Re: [PATCH 1/2] ext4: optimize metadata allocation for hybrid LUNs

Ritesh Harjani (IBM) <ritesh.list@xxxxxxxxx> · Wed, 16 Aug 2023 15:39:21 +0530

Andreas Dilger <adilger@xxxxxxxxx> writes:

> On Aug 3, 2023, at 6:10 AM, Ritesh Harjani (IBM) <ritesh.list@xxxxxxxxx> wrote:
>> 
>> Bobi Jam <bobijam@xxxxxxxxxxx> writes:
>> 
>>> With LVM it is possible to create an LV with SSD storage at the
>>> beginning of the LV and HDD storage at the end of the LV, and use that
>>> to separate ext4 metadata allocations (that need small random IOs)
>>> from data allocations (that are better suited for large sequential
>>> IOs) depending on the type of underlying storage.  Between 0.5-1.0% of
>>> the filesystem capacity would need to be high-IOPS storage in order to
>>> hold all of the internal metadata.
>>> 
>>> This would improve performance for inode and other metadata access,
>>> such as ls, find, e2fsck, and in general improve file access latency,
>>> modification, truncate, unlink, transaction commit, etc.
>>> 
>>> This patch split largest free order group lists and average fragment
>>> size lists into other two lists for IOPS/fast storage groups, and
>>> cr 0 / cr 1 group scanning for metadata block allocation in following
>>> order:
>>> 
>>> cr 0 on largest free order IOPS group list
>>> cr 1 on average fragment size IOPS group list
>>> cr 0 on largest free order non-IOPS group list
>>> cr 1 on average fragment size non-IOPS group list
>>> cr >= 2 perform the linear search as before
>
> Hi Ritesh,
> thanks for the review and the discussion about the patch.
>
>> Yes.
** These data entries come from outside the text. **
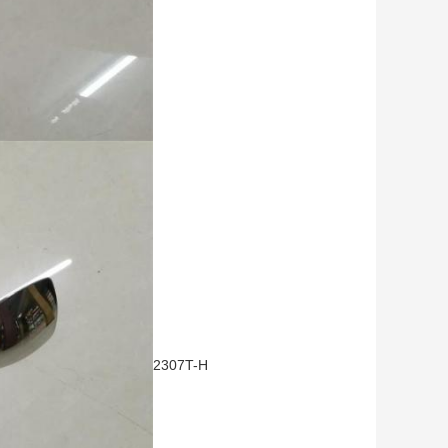
2307T-H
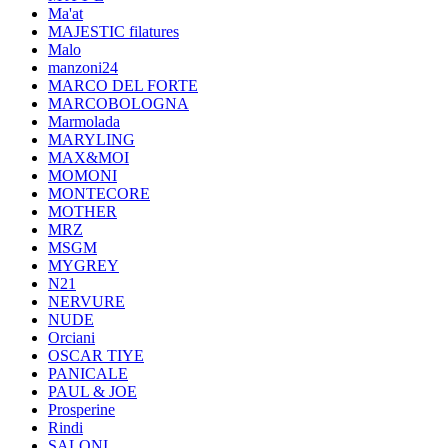
Ma'at
MAJESTIC filatures
Malo
manzoni24
MARCO DEL FORTE
MARCOBOLOGNA
Marmolada
MARYLING
MAX&MOI
MOMONI
MONTECORE
MOTHER
MRZ
MSGM
MYGREY
N21
NERVURE
NUDE
Orciani
OSCAR TIYE
PANICALE
PAUL & JOE
Prosperine
Rindi
SALONI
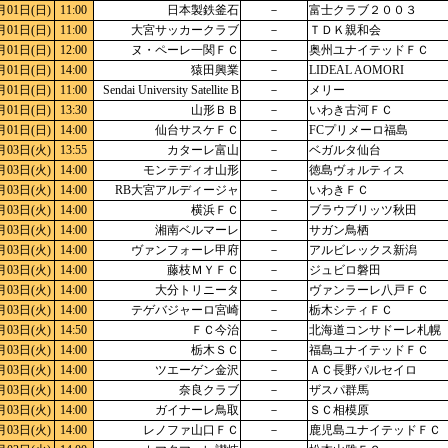
月01日(日)
11:00
日本製鉄釜石
－
富士クラブ２００３
月01日(日)
11:00
大宮サッカークラブ
－
ＴＤＫ親和会
月01日(日)
12:00
ヌ・ペーレ一関ＦＣ
－
奥州ユナイテッドＦＣ
月01日(日)
14:00
猿田興業
－
LIDEAL AOMORI
月01日(日)
11:00
Sendai University Satellite B
－
メリー
月01日(日)
13:30
山形ＢＢ
－
いわき古河ＦＣ
月01日(日)
14:00
仙台サスケＦＣ
－
FCプリメーロ福島
月03日(火)
13:55
カターレ富山
－
ベガルタ仙台
月03日(火)
14:00
モンテディオ山形
－
徳島ヴォルティス
月03日(火)
14:00
RB大宮アルディージャ
－
いわきＦＣ
月03日(火)
14:00
横浜ＦＣ
－
ブラウブリッツ秋田
月03日(火)
14:00
湘南ベルマーレ
－
サガン鳥栖
月03日(火)
14:00
ヴァンフォーレ甲府
－
アルビレックス新潟
月03日(火)
14:00
藤枝ＭＹＦＣ
－
ジュビロ磐田
月03日(火)
14:00
大分トリニータ
－
ヴァンラーレ八戸ＦＣ
月03日(火)
14:00
テゲバジャーロ宮崎
－
栃木シティＦＣ
月03日(火)
14:50
ＦＣ今治
－
北海道コンサドーレ札幌
月03日(火)
14:00
栃木ＳＣ
－
福島ユナイテッドＦＣ
月03日(火)
14:00
ツエーゲン金沢
－
ＡＣ長野パルセイロ
月03日(火)
14:00
奈良クラブ
－
ザスパ群馬
月03日(火)
14:00
ガイナーレ鳥取
－
ＳＣ相模原
月03日(火)
14:00
レノファ山口ＦＣ
－
鹿児島ユナイテッドＦＣ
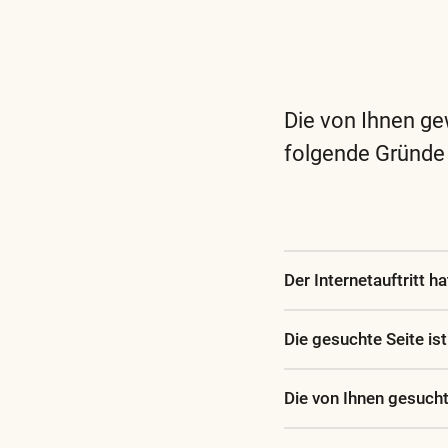
Die von Ihnen ge
folgende Gründe
Der Internetauftritt h
Die gesuchte Seite is
Die von Ihnen gesuch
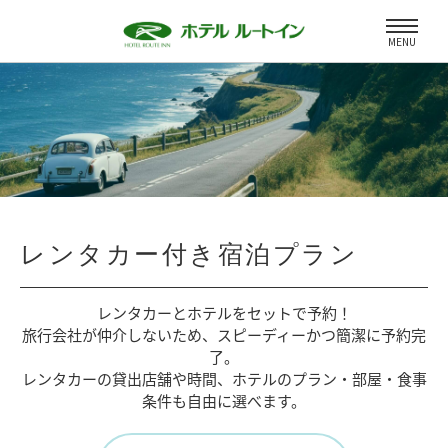
MENU
レンタカー付き宿泊プラン
レンタカーとホテルをセットで予約！
旅行会社が仲介しないため、
スピーディーかつ簡潔に予約完
了。
レンタカーの貸出店舗や時間、
ホテルのプラン・部屋・食事
条件も自由に選べます。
The implementation looks straight forward to me.
>> 
>
>>> Non-metadata block allocation does not allocate from the IOPS groups.
>>> 
>>> Add for mke2fs an option to mark which blocks are in the IOPS region
>>> of storage at format time:
>>> 
>>>  -E iops=0-1024G,4096-8192G
>> 
>
>> However few things to discuss here are -
>
> As Ted requested on the call, this should be done as two separate calls
> to the allocator, rather than embedding the policy in mballoc group
> selection itself.  Presumably this would be in ext4_mb_new_blocks()
> calling ext4_mb_regular_allocator() twice with different allocation
> flags (first with EXT4_MB_HINT_METADATA, then without, though I don't
> actually see this was used anywhere in the code before this patch?)
>
> Metadata allocations should try only IOPS groups on the first call,
> but would go through all allocation phases.  If IOPS allocation fails,
> then the allocator should do a full second pass to allocate from the
> non-IOPS groups. Non-metadata allocations would only allocate from
> non-IOPS groups.
>
>> 1. What happens when the hdd space for data gets fully exhausted? AFAICS,
>> the allocation for data blocks will still succeed, however we won't be
>> able to make use of optimized scanning any more. Because we search within
>> iops lists only when EXT4_MB_HINT_METADATA is set in ac->ac_flags.
>
> The intention for our usage is that data allocations should *only* come
> from the HDD region of the device, and *not* from the IOPS (flash) region
> of the device.  The IOPS region will be comparatively small (0.5-1.0% of
> the total device size) so using or not using this space will be mostly
> meaningless to the overall filesystem usage, especially with a 1-5%
> reserved blocks percentage that is the default for new filesystems.
>

Yes, but when we give this functionality to non-enterprise users,
everyone would like to take advantage of a faster performing ext4 using
1 ssd and few hdds or a smaller spare ssd and larger hdds. Then it could
be that the space of iops region might not strictly be less than 1-2%
and could be anywhere between 10-50% ;)  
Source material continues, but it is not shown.